Interracial marriage was banned in nearly a third of all states up until 50 years ago.
That changed overnight following the Supreme Court's June 1967 ruling in Loving v. Virginia, a landmark case concerning an interracial married couple living in Virginia, one of the many mostly southern states that still enforced anti-miscegenation laws. (Virginia, it turns out, hasn't always been for lovers.)
In its unanimous decision, the Court -- led by Chief Justice Earl Warren, a former California governor -- ruled that anti-miscegenation laws violated the Constitution's Equal Protection Clause. The court ruled along similar lines in 2015, when it moved to legalize same-sex marriage nationwide.
The plaintiffs
In 1958, Virginia residents Mildred Jeter, a black woman, and Richard Loving, a white man, crossed into Washington, D.C. to get legally married . Soon after returning to Virginia, police raided their home in the middle of the night, arresting the couple on felony charges for breaking the state’s anti-miscegenation law, known as the Racial Integrity Act.
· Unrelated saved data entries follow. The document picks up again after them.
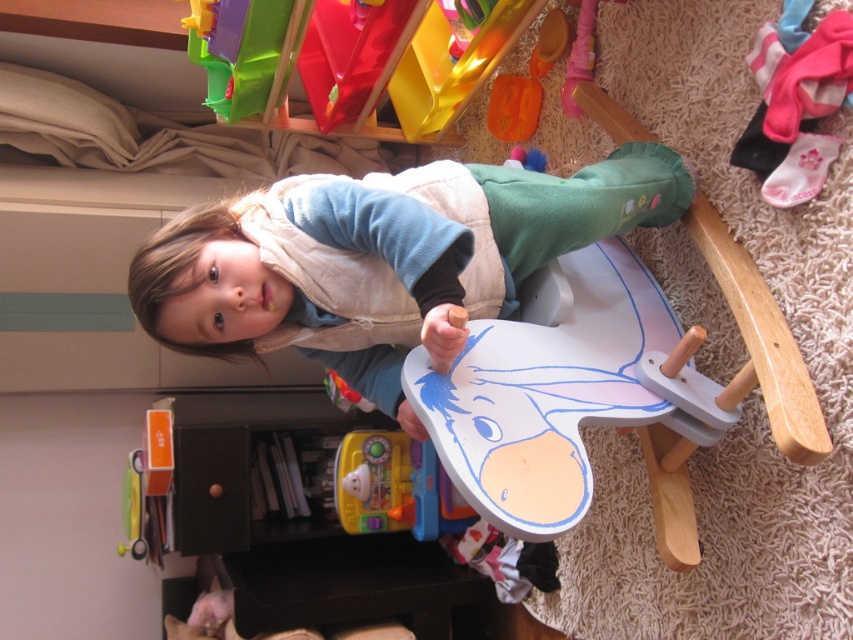 You are a parent trying to clean up the playroom. You see the yellow plastic toy at lower center and the metallic yellow toy at lower left. Which toy should you pick up first if you want to put the bigger one away first?

The yellow plastic toy at lower center is larger than the metallic yellow toy at lower left, so you should pick up the yellow plastic toy at lower center first.

You are a parent trying to ensure your child stays safe while playing. The child is currently sitting on the rocking horse wearing the matte white vest at center and holding the yellow plastic toy at lower center. Based on the distance between them, is there a risk of the toy slipping out of the child hand and hitting the vest?

The matte white vest at center is 3.72 feet away from the yellow plastic toy at lower center. Since the distance is relatively large, the toy is unlikely to slip and hit the vest if dropped.

You are a parent looking for a place to store some toys. You see the wooden rocking horse at lower right and the brown matte drawer at lower left. Which object is located to the right side of the other?

The wooden rocking horse at lower right is located to the right of the brown matte drawer at lower left.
The two pleaded guilty in state court in January 1959 and were sentenced to a year in prison unless they agreed to leave the state for 25 years. In explaining his verdict, trial judge Leon Bazile wrote:
Almighty God created the races white, black, yellow, malay and red, and he placed them on separate continents. And but for the interference with his arrangement there would be no cause for such marriages. The fact that he separated the races shows that he did not intend for the races to mix.
The Loving's moved to Washington, D.C., where their marriage was legally recognized. A bricklayer and homemaker, the couple had little intention of becoming activists, but wanted the option of returning to Virginia.